Museums are not really keeping up with the various interests of artists.... In the most extreme case, the program inside the institution almost seems irrelevant to the public.... Artists recognize that, and,
to some degree, don't want to participate in that kind of venue....
—Paul Schimmel

...I also worry when...the popular is the most significant sign of our success. I'm happy when our numbers are good, but I'm happier when the engagement is repeated and deep.
—Kathy Halbreich

If art isn't central for all of us, we're dead.
—Anne d'Harnoncourt

To give you a sense of the span of discourse about the roles of the curator and museum, here are some analogies participants used to describe what they might/could/should be or not be:

Curator — auteur, editor, translator, broker, mediator, village explainer, situational eater, brain, virtuous money launderer, patron, appointed conservator not elected official, facilitator and practitioner of a secondary practice, aesthetic midwife.

Museum — fortress, temple, town square, library, civic organization versus corporation or entertainment center, laboratory, bridge between art and other disciplines, risk-taking pioneer, refuge.

During the first panel session on “Imaginative Practice,” MoMA's senior curator of painting and sculpture and symposium co-organizer Robert Storr said that he did not believe in “palace revolutions.” “You can have a wholesale revolution, or you can have reform. At the moment, I'm in the reformist's job.” So it was probably in the spirit of having an outside perspective that he and Marincola invited critic Dave Hickey to close the weekend with a response to the ideas of the first day.

Hickey's comments provide another reason why grantmakers will find this report valuable. He offers undiluted opinions about assumptions that inform not only museums but also grantmaking organizations. It took me a while to recognize myself, as a foundation representative, in Curating Now, because the discussion about patrons targets primarily corporations and individual trustees. However, grantmakers join the hot seat by page 137. Read the entire page. An excerpt does not do justice to Hickey's message about why art is not educational. He continues this line of thinking during the Q&A session (p. 143): “The great thing about bad art dealers is that they go out of business. The darker part of great institutions is that they just go on and on. The checks are coming in. The system is rolling. The education department is mobilizing its new projects.” Curating Now is a rare chance for funders to get what we ask for — an honest assessment of our impact. Here is a sampling of Hickey's other comments:

The curator's job, in my view, is to tell the truth, to show his or her hand, and get out of the way. (p. 126)

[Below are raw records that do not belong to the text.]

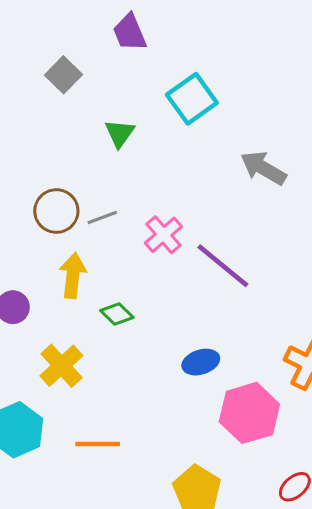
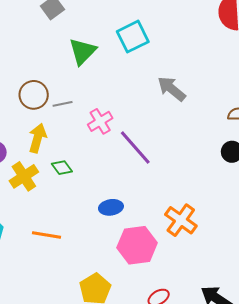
green triangle: (120, 133) -> (83, 51), size x1.4
yellow cross: (61, 366) -> (24, 176), moved
orange line: (98, 444) -> (46, 235), moved

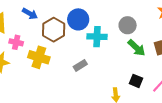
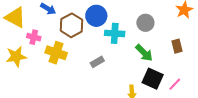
green arrow: (137, 48) -> (144, 53), moved
black square: (136, 81) -> (153, 79), size x1.5

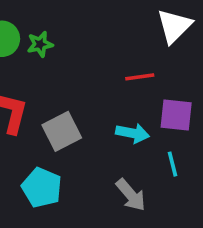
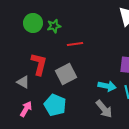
red line: (140, 77) -> (75, 44), moved
cyan arrow: (133, 133) -> (107, 86), moved

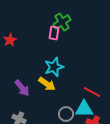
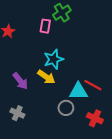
pink rectangle: (54, 33) -> (45, 26), moved
cyan triangle: (84, 109) -> (78, 91), moved

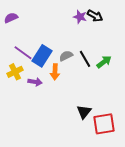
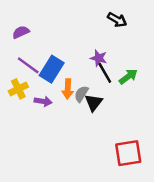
purple star: (80, 17) -> (99, 58), moved
purple semicircle: (11, 18) -> (21, 32), moved
gray semicircle: (66, 56) -> (81, 94), moved, turned -32
black triangle: (84, 112) -> (94, 102), moved

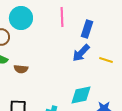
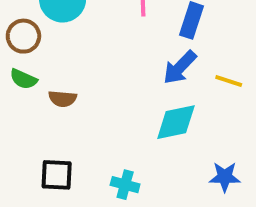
cyan diamond: (81, 95) -> (176, 122), moved

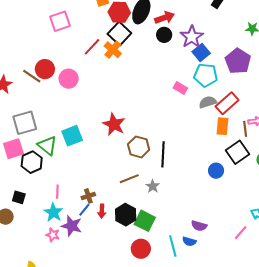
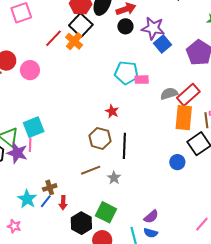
purple star: (192, 37) -> (153, 28), turned -30
cyan pentagon: (206, 75) -> (126, 73), moved
pink rectangle: (180, 88) -> (142, 80), turned -32
red star: (114, 124) -> (112, 111), moved, size x0.6
orange rectangle: (222, 126) -> (184, 118), size x1.4
pink line: (57, 192) -> (30, 145), moved
cyan star: (53, 212) -> (27, 199), moved
black hexagon: (126, 215) -> (81, 223), moved
purple star: (72, 226) -> (17, 153), moved
purple semicircle: (199, 226) -> (151, 217), moved, turned -56

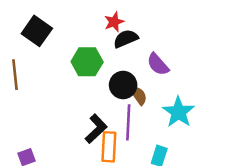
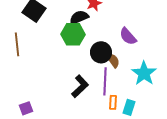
black semicircle: (126, 39) -> (79, 17), moved
orange rectangle: (109, 147) -> (113, 102), moved, size x0.6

Let me ask you this, if most people in America don't like art, and museums keep changing until they discover something that most people like, will that be art? (p. 131)

Let's get smaller places with better art. (p. 145) Small is always okay. In a puritan republic like this one, where there is little interest in the visible arts, it's perfectly rational. (p. 131)

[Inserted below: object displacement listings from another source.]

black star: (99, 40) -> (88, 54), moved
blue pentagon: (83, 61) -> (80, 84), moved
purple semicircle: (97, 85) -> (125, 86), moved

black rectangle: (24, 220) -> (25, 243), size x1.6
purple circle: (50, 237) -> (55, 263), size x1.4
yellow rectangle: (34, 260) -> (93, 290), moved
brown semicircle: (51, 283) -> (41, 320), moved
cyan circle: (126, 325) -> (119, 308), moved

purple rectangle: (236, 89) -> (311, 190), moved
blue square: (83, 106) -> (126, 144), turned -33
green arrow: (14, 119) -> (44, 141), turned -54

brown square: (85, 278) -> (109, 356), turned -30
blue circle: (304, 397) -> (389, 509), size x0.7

The issue today is, how do we keep the art world, created and permanently institutionalized by yesterday's arts, from retarding changes that cannot be suppressed? How do we facilitate our own obsolescence, in other words? (p. 136)

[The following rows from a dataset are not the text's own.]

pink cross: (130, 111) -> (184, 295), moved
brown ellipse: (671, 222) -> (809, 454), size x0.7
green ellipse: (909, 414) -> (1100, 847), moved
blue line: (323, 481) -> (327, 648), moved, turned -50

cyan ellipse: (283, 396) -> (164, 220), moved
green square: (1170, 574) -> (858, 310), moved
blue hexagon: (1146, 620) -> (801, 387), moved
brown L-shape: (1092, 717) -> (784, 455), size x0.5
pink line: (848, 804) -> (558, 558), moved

The Q&A period following Hickey's comments was not as lively as I expected, and I wish that I had been in the room to experience the impact of his words on the audience. From the report, it's hard to tell what the participants thought of Hickey's ideas. Questions begged clarification or “how to,” but no one challenged his ideas. Marincola's introduction acknowledged that Hickey responded “in a most salutary and often humorous manner” to “curating's currently espoused orthodoxies,” so maybe everyone was amused. This is the down side of not being there in person, but the up side is that the reader is left with questions: what resonated with attendees, what questions are they still considering, what ideas are they pursuing back at home in their work, what does this mean to my work as a grantmaker? This desire to know more is surely the sign of a successful, provocative event and points to the need for continuing dialogue. I look forward to the next report on the next gathering.